El área de Grandes Animales atiende équidos, bóvidos y otros rumiantes. Se prestan servicios asistenciales los 365 días del año que consisten, básicamente, en un sistema de hospitalización, aunque algunos pacientes pueden ser examinados de forma ambulatoria. Por último, el área de Servicios Centrales incluye todos aquéllos servicios clínicos y/o de apoyo como servicios de anestesiología o parasitología, dirigidos tanto a pequeños como a grandes animales.
Además, según nos cuenta Rodríguez Álvaro, “somos el primer hospital en España que tiene un departamento de nutrición, destinado a tratar los trastornos alimenticios de los animales. Cada vez hay más perros con obesidad y se ha convertido en algo necesario. También tenemos nuevos proyectos como montar una resonancia magnética que ya se está en marcha. Permite llegar con mucha más profundidad a la enfermedad”.
Las enfermedades digestivas y las de la piel son las que más trabajo dan al HCV. Pero todas las consultas de especialidad están llenas de animales enfermos. “A la consulta de Oncología vienen muchos pacientes con tumores que necesitan quimioterapia y en Oftalmología atendemos muchas operaciones de cataratas”, explica Rodríguez. Lo cierto es que las enfermedades de las mascotas son parecidas a las que padecemos las personas y por este motivo “muchas veces colaboramos con médicos, aunque hay que tener cuidado porque no todo es extrapolable”.
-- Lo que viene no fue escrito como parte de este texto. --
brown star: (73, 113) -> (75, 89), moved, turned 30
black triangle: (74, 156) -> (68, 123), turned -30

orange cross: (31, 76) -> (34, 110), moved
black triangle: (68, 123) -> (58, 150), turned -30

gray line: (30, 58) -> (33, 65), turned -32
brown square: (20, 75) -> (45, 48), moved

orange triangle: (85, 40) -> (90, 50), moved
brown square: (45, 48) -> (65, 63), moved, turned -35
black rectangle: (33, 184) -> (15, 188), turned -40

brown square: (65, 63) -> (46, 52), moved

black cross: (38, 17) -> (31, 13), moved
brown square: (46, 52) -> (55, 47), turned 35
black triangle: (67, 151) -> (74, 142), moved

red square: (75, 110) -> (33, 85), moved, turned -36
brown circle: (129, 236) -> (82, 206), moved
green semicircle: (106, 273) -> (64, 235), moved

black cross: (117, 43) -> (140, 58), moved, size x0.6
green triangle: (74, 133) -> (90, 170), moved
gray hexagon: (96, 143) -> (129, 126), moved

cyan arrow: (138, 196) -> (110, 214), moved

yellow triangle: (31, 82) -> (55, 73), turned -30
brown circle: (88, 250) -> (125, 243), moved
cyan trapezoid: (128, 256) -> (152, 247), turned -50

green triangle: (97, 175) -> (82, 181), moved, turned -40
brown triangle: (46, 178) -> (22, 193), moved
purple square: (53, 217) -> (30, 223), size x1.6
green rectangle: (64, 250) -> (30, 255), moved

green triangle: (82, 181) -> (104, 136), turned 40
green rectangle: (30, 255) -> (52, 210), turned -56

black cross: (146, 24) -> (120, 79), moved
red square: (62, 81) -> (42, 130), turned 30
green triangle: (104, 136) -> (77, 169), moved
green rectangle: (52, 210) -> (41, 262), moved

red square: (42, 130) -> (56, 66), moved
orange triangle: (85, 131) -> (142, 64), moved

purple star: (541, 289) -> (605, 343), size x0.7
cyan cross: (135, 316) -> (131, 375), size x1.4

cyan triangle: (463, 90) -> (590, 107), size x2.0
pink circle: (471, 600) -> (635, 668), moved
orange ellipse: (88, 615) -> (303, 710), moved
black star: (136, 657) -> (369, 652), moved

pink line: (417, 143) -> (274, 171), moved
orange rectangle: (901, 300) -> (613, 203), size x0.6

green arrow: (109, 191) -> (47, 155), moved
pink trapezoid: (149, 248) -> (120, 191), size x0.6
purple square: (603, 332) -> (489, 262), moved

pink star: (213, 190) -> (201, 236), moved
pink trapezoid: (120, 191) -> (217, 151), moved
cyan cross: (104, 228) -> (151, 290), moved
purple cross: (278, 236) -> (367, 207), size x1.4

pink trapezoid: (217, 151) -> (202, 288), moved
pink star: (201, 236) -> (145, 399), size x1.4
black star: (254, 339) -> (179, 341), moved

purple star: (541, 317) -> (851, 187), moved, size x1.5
Cuando un animal necesita ser operado se procura que sea lo más rápidadamente posible. “No tenemos lista de espera. Desde luego cualquier caso urgente se operará en el mismo día, otros pacientes esperan como mucho una semana”, afirma el director del centro
Atender partos es también una de las labores diarias de los veterinarios del HCV. Madridiario tuvo la ocasión de asistir al de una yegua durante su visita al hospital. “La yegua rara vez tiene dificultades para parir y generalmente lo hace por la noche cuando no hay nadie a su alrededor. Se rompe la bolsa del agua y aparecen los miembros anteriores, seguidos de la cabeza. Cuando la espalda ha salido de la madre, se puede limpiar la mucosidad de las narices del potrillo para ayudarle a respirar”, comenta una de las veterinarias que asisten el parto y añade “este ha sido un parto normal, sin complicaciones, aunque el potrillo es extremadamente flaco”.
También como las personas, los animales necesitan en ocasiones transfusiones de sangre. Para ello, el hospital ofrece un servicio de Banco de Sangre, fundamentalmente destinado a perros y gatos. “El único requisito es que el donante esté sano. Sobre este aspecto, tenemos mucho que agradecer a los veterinarios que colaboran con la Dirección General de la Policía, que nos ayudan bastante con los perros. Nos viene muy bien. Tenemos muy buena relación con ellos y muchas veces nos facilitan la tarea”, afirma Rodríguez.